The fundamental background for the GBP/USD pair did not change much on Tuesday, August 4, as no important macroeconomic reports were released during the day. There was no news on Brexit talks. There was no fundamentally new information from the United States about the coronavirus epidemic, the riots caused by the racist scandal, or about the negotiations between Republicans and Democrats on a new stimulus package for the US economy. Thus, market participants are already fed up with information about the high rates of spread of COVID-2019 in the United States, as well as about the inaction of the American government. Traders are also tired of the controversial statements by US President Donald Trump, who believes that "a vaccine is about to be created" and "the coronavirus is beginning to recede." Buyers are no longer willing to buy the pound and sell the dollar based on this information.
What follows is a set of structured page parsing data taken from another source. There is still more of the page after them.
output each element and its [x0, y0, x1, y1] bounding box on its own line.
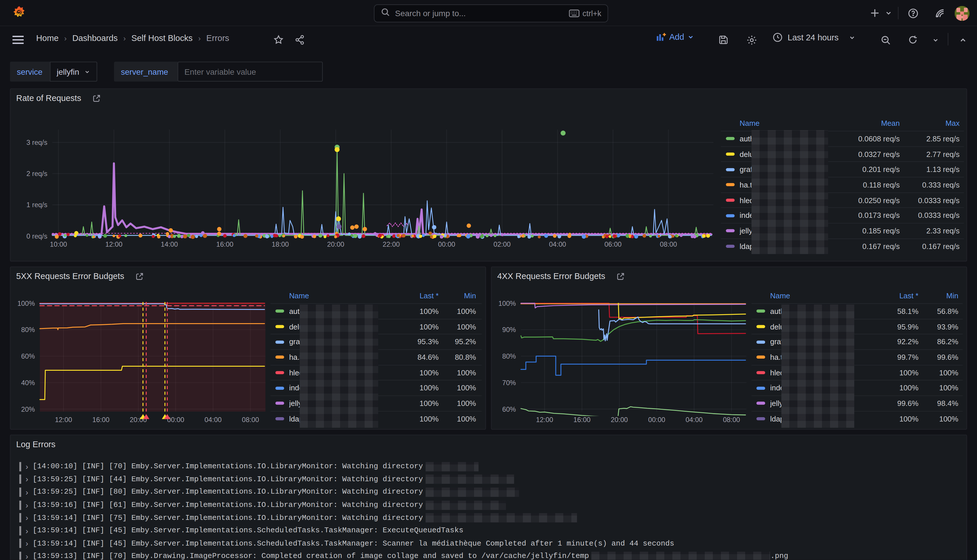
- svg-text:20:00: 20:00: [611, 416, 628, 423]
- svg-text:06:00: 06:00: [605, 241, 621, 248]
- service-variable-select[interactable]: jellyfin: [50, 62, 97, 82]
- log-row[interactable]: › [13:59:14] [INF] [45] Emby.Server.Impl…: [19, 537, 960, 550]
- series-last: 100%: [395, 415, 439, 423]
- series-max: 2.77 req/s: [900, 150, 959, 158]
- series-color-pill: [757, 340, 765, 343]
- series-color-pill: [726, 183, 735, 187]
- help-icon[interactable]: [905, 5, 920, 20]
- zoom-out-icon[interactable]: [878, 33, 892, 47]
- err4xx-chart[interactable]: 12:0016:0020:0000:0004:0008:00100%90%80%…: [497, 293, 752, 429]
- add-panel-button[interactable]: Add: [656, 32, 694, 42]
- svg-text:90%: 90%: [502, 326, 516, 333]
- svg-text:08:00: 08:00: [660, 241, 677, 248]
- log-expand-chevron-icon[interactable]: ›: [25, 513, 28, 522]
- log-level-bar: [19, 462, 21, 471]
- collapse-caret-up-icon[interactable]: [956, 33, 969, 47]
- svg-text:16:00: 16:00: [92, 416, 109, 423]
- series-last: 95.9%: [875, 322, 919, 331]
- log-rows: › [14:00:10] [INF] [70] Emby.Server.Impl…: [19, 460, 960, 560]
- series-mean: 0.201 req/s: [842, 165, 900, 174]
- rate-legend-header: Name Mean Max: [721, 116, 964, 131]
- log-row[interactable]: › [13:59:13] [INF] [70] Emby.Drawing.Ima…: [19, 550, 960, 560]
- log-expand-chevron-icon[interactable]: ›: [25, 500, 28, 510]
- redacted-names-overlay: [781, 304, 854, 428]
- legend-col-last[interactable]: Last *: [395, 292, 439, 300]
- user-avatar[interactable]: [954, 5, 969, 20]
- log-text: [13:59:25] [INF] [80] Emby.Server.Implem…: [33, 488, 423, 497]
- legend-col-min[interactable]: Min: [439, 292, 476, 300]
- search-input[interactable]: Search or jump to... ctrl+k: [374, 4, 608, 23]
- log-redacted-segment: [426, 488, 519, 497]
- legend-col-name[interactable]: Name: [740, 119, 842, 128]
- series-min: 93.9%: [919, 322, 958, 331]
- legend-col-mean[interactable]: Mean: [842, 119, 900, 128]
- log-expand-chevron-icon[interactable]: ›: [25, 552, 28, 560]
- new-chevron-down-icon[interactable]: [881, 5, 896, 20]
- series-color-pill: [726, 245, 735, 248]
- err5xx-legend-header: Name Last * Min: [271, 288, 482, 303]
- external-link-icon[interactable]: [616, 272, 625, 280]
- toolbar-divider: [948, 33, 949, 45]
- grafana-logo-icon[interactable]: [12, 5, 27, 20]
- series-color-pill: [276, 387, 284, 390]
- log-row[interactable]: › [13:59:16] [INF] [61] Emby.Server.Impl…: [19, 498, 960, 511]
- log-expand-chevron-icon[interactable]: ›: [25, 526, 28, 535]
- external-link-icon[interactable]: [135, 272, 144, 280]
- server-name-input[interactable]: Enter variable value: [177, 62, 323, 82]
- legend-col-max[interactable]: Max: [900, 119, 959, 128]
- log-row[interactable]: › [13:59:14] [INF] [45] Emby.Server.Impl…: [19, 524, 960, 537]
- err4xx-panel: 4XX Requests Error Budgets 12:0016:0020:…: [491, 267, 967, 430]
- breadcrumb-home[interactable]: Home: [36, 34, 58, 43]
- series-min: 100%: [919, 415, 958, 423]
- log-row[interactable]: › [13:59:14] [INF] [75] Emby.Server.Impl…: [19, 512, 960, 524]
- legend-col-last[interactable]: Last *: [875, 292, 919, 300]
- series-last: 100%: [395, 322, 439, 331]
- refresh-interval-chevron-icon[interactable]: [929, 33, 942, 47]
- log-expand-chevron-icon[interactable]: ›: [25, 539, 28, 548]
- menu-hamburger-icon[interactable]: [11, 33, 25, 47]
- series-last: 100%: [875, 415, 919, 423]
- share-icon[interactable]: [293, 33, 306, 47]
- time-range-picker[interactable]: Last 24 hours: [773, 32, 855, 42]
- news-rss-icon[interactable]: [932, 5, 947, 20]
- breadcrumb-dashboards[interactable]: Dashboards: [72, 34, 117, 43]
- log-text: [13:59:25] [INF] [44] Emby.Server.Implem…: [33, 475, 423, 483]
- legend-col-min[interactable]: Min: [919, 292, 958, 300]
- log-text: [13:59:13] [INF] [70] Emby.Drawing.Image…: [33, 552, 589, 560]
- new-button[interactable]: [867, 5, 882, 20]
- log-row[interactable]: › [13:59:25] [INF] [80] Emby.Server.Impl…: [19, 486, 960, 498]
- external-link-icon[interactable]: [92, 94, 101, 102]
- favorite-star-icon[interactable]: [272, 33, 285, 47]
- legend-col-name[interactable]: Name: [289, 292, 395, 300]
- clock-icon: [773, 32, 783, 42]
- log-expand-chevron-icon[interactable]: ›: [25, 462, 28, 471]
- search-icon: [381, 8, 390, 19]
- series-last: 100%: [395, 368, 439, 377]
- err4xx-panel-title[interactable]: 4XX Requests Error Budgets: [497, 272, 625, 281]
- rate-panel-title[interactable]: Rate of Requests: [16, 93, 101, 103]
- err5xx-chart[interactable]: 12:0016:0020:0000:0004:0008:00100%80%60%…: [16, 293, 271, 429]
- log-row[interactable]: › [14:00:10] [INF] [70] Emby.Server.Impl…: [19, 460, 960, 473]
- series-min: 100%: [439, 307, 476, 316]
- log-expand-chevron-icon[interactable]: ›: [25, 488, 28, 497]
- log-level-bar: [19, 475, 21, 484]
- logs-panel-title[interactable]: Log Errors: [16, 440, 55, 449]
- legend-col-name[interactable]: Name: [770, 292, 875, 300]
- err5xx-panel-title[interactable]: 5XX Requests Error Budgets: [16, 272, 144, 281]
- breadcrumb-folder[interactable]: Self Host Blocks: [131, 34, 192, 43]
- log-row[interactable]: › [13:59:25] [INF] [44] Emby.Server.Impl…: [19, 473, 960, 485]
- refresh-icon[interactable]: [906, 33, 920, 47]
- settings-gear-icon[interactable]: [745, 33, 758, 47]
- save-dashboard-button[interactable]: [716, 33, 730, 47]
- series-color-pill: [726, 229, 735, 233]
- log-errors-panel: Log Errors › [14:00:10] [INF] [70] Emby.…: [10, 435, 967, 560]
- dashboard-toolbar: Home› Dashboards› Self Host Blocks› Erro…: [0, 26, 977, 53]
- svg-text:2 req/s: 2 req/s: [26, 170, 47, 177]
- add-graph-icon: [656, 32, 666, 42]
- series-color-pill: [757, 387, 765, 390]
- svg-text:60%: 60%: [502, 406, 516, 413]
- breadcrumb: Home› Dashboards› Self Host Blocks› Erro…: [36, 34, 229, 43]
- series-last: 100%: [875, 384, 919, 392]
- svg-text:08:00: 08:00: [723, 416, 740, 423]
- log-expand-chevron-icon[interactable]: ›: [25, 475, 28, 484]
Accordingly, new disappointing information from overseas is required to resume the upward trend. But in order for the downward movement to continue, the current technical factors and the overbought British currency are enough. In addition, the Bank of England will hold a meeting on Thursday, which can potentially become a source of a new portion of negativity, and the GDP for the second quarter in Britain will be released at the beginning of next week, which may contract by 20% and also put pressure on the positions of the British currency.
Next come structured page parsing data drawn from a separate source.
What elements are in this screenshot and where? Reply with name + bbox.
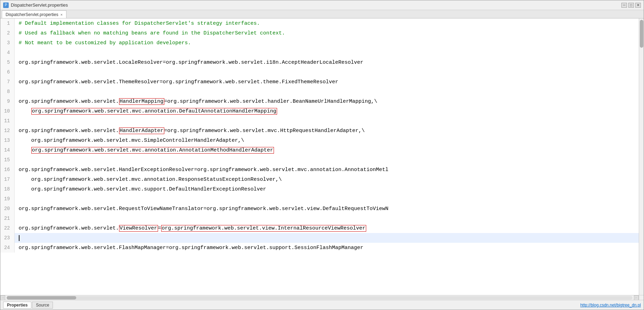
- horizontal-scrollbar[interactable]: ◀ ▶: [0, 295, 644, 300]
- line-content: org.springframework.web.servlet.mvc.Simp…: [14, 135, 639, 145]
- status-url[interactable]: http://blog.csdn.net/bigtree_dn.pl: [580, 303, 641, 308]
- table-row: 6: [0, 67, 639, 77]
- line-number: 10: [0, 106, 14, 116]
- line-number: 21: [0, 214, 14, 223]
- table-row: 12 org.springframework.web.servlet.Handl…: [0, 126, 639, 135]
- line-number: 16: [0, 165, 14, 175]
- tab-bar: DispatcherServlet.properties ×: [0, 10, 644, 18]
- line-content: [14, 87, 639, 96]
- table-row: 13 org.springframework.web.servlet.mvc.S…: [0, 135, 639, 145]
- line-content: [14, 194, 639, 204]
- table-row: 15: [0, 155, 639, 165]
- line-number: 7: [0, 77, 14, 87]
- line-content: [14, 67, 639, 77]
- line-number: 24: [0, 243, 14, 253]
- line-number: 3: [0, 38, 14, 48]
- line-number: 12: [0, 126, 14, 135]
- table-row: 2 # Used as fallback when no matching be…: [0, 28, 639, 38]
- app-icon: P: [3, 2, 9, 8]
- title-bar: P DispatcherServlet.properties ─ □ ✕: [0, 0, 644, 10]
- properties-tab[interactable]: Properties: [3, 302, 31, 309]
- table-row: 10 org.springframework.web.servlet.mvc.a…: [0, 106, 639, 116]
- minimize-button[interactable]: ─: [621, 3, 627, 8]
- table-row: 24 org.springframework.web.servlet.Flash…: [0, 243, 639, 253]
- line-content: org.springframework.web.servlet.mvc.anno…: [14, 175, 639, 184]
- file-tab-label: DispatcherServlet.properties: [6, 12, 58, 17]
- line-content: org.springframework.web.servlet.RequestT…: [14, 204, 639, 214]
- table-row: 16 org.springframework.web.servlet.Handl…: [0, 165, 639, 175]
- line-content: org.springframework.web.servlet.mvc.supp…: [14, 184, 639, 194]
- line-content: [14, 48, 639, 57]
- table-row: 17 org.springframework.web.servlet.mvc.a…: [0, 175, 639, 184]
- main-window: P DispatcherServlet.properties ─ □ ✕ Dis…: [0, 0, 644, 310]
- line-number: 4: [0, 48, 14, 57]
- line-number: 5: [0, 57, 14, 67]
- line-content: # Default implementation classes for Dis…: [14, 18, 639, 28]
- table-row: 18 org.springframework.web.servlet.mvc.s…: [0, 184, 639, 194]
- line-number: 13: [0, 135, 14, 145]
- line-number: 14: [0, 145, 14, 155]
- scroll-left-button[interactable]: ◀: [0, 295, 5, 300]
- code-table: 1 # Default implementation classes for D…: [0, 18, 639, 253]
- line-number: 8: [0, 87, 14, 96]
- file-tab[interactable]: DispatcherServlet.properties ×: [2, 10, 66, 18]
- line-number: 22: [0, 223, 14, 233]
- table-row: 21: [0, 214, 639, 223]
- line-content: [14, 233, 639, 243]
- table-row: 22 org.springframework.web.servlet.ViewR…: [0, 223, 639, 233]
- line-content: org.springframework.web.servlet.HandlerA…: [14, 126, 639, 135]
- line-content: org.springframework.web.servlet.HandlerM…: [14, 96, 639, 106]
- line-content: org.springframework.web.servlet.ThemeRes…: [14, 77, 639, 87]
- scroll-right-button[interactable]: ▶: [634, 295, 639, 300]
- line-number: 1: [0, 18, 14, 28]
- table-row: 11: [0, 116, 639, 126]
- line-number: 17: [0, 175, 14, 184]
- bottom-tabs: Properties Source: [3, 302, 53, 309]
- line-number: 11: [0, 116, 14, 126]
- bottom-bar: Properties Source http://blog.csdn.net/b…: [0, 300, 644, 310]
- scrollbar-thumb-h[interactable]: [7, 296, 76, 300]
- line-content: # Used as fallback when no matching bean…: [14, 28, 639, 38]
- line-content: org.springframework.web.servlet.mvc.anno…: [14, 106, 639, 116]
- table-row: 14 org.springframework.web.servlet.mvc.a…: [0, 145, 639, 155]
- table-row: 4: [0, 48, 639, 57]
- table-row: 3 # Not meant to be customized by applic…: [0, 38, 639, 48]
- line-content: org.springframework.web.servlet.mvc.anno…: [14, 145, 639, 155]
- tab-close-button[interactable]: ×: [60, 13, 62, 17]
- table-row: 23: [0, 233, 639, 243]
- line-content: org.springframework.web.servlet.LocaleRe…: [14, 57, 639, 67]
- line-number: 19: [0, 194, 14, 204]
- resize-corner: [639, 295, 644, 300]
- line-number: 18: [0, 184, 14, 194]
- line-number: 15: [0, 155, 14, 165]
- line-number: 23: [0, 233, 14, 243]
- line-number: 6: [0, 67, 14, 77]
- maximize-button[interactable]: □: [628, 3, 634, 8]
- line-number: 9: [0, 96, 14, 106]
- line-content: org.springframework.web.servlet.ViewReso…: [14, 223, 639, 233]
- line-content: org.springframework.web.servlet.HandlerE…: [14, 165, 639, 175]
- scrollbar-thumb[interactable]: [640, 20, 643, 48]
- vertical-scrollbar[interactable]: [639, 18, 644, 295]
- table-row: 19: [0, 194, 639, 204]
- table-row: 20 org.springframework.web.servlet.Reque…: [0, 204, 639, 214]
- line-content: [14, 155, 639, 165]
- line-content: [14, 214, 639, 223]
- line-content: # Not meant to be customized by applicat…: [14, 38, 639, 48]
- editor-area: 1 # Default implementation classes for D…: [0, 18, 644, 295]
- line-number: 2: [0, 28, 14, 38]
- window-title: DispatcherServlet.properties: [11, 2, 68, 8]
- table-row: 8: [0, 87, 639, 96]
- table-row: 7 org.springframework.web.servlet.ThemeR…: [0, 77, 639, 87]
- line-content: org.springframework.web.servlet.FlashMap…: [14, 243, 639, 253]
- close-button[interactable]: ✕: [635, 3, 641, 8]
- source-tab[interactable]: Source: [32, 302, 53, 309]
- table-row: 1 # Default implementation classes for D…: [0, 18, 639, 28]
- table-row: 9 org.springframework.web.servlet.Handle…: [0, 96, 639, 106]
- scrollbar-track[interactable]: [7, 296, 633, 300]
- line-content: [14, 116, 639, 126]
- table-row: 5 org.springframework.web.servlet.Locale…: [0, 57, 639, 67]
- code-content: 1 # Default implementation classes for D…: [0, 18, 639, 295]
- line-number: 20: [0, 204, 14, 214]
There are two main scenarios as of August 5:

1) Buyers let the initiative out of their hands when they put quotes below the upward trend line. Thus, there are no technical structures that would support the bulls now. The proximity of local highs makes us consider purchases with great caution. We advise you to refrain from new purchases for the time being, as consolidating the price above the Kijun-sen line is not a strong signal right now.

2) You are advised to open new short positions on the pound/dollar pair while aiming for the Senkou Span B line (1.2908) and the support level of 1.2850 in the event of a price rebound from the Kijun-sen line (1.3060). However, the price rebound from this line should be eloquent. The potential Take Profit in this case is from 110 to 160 points.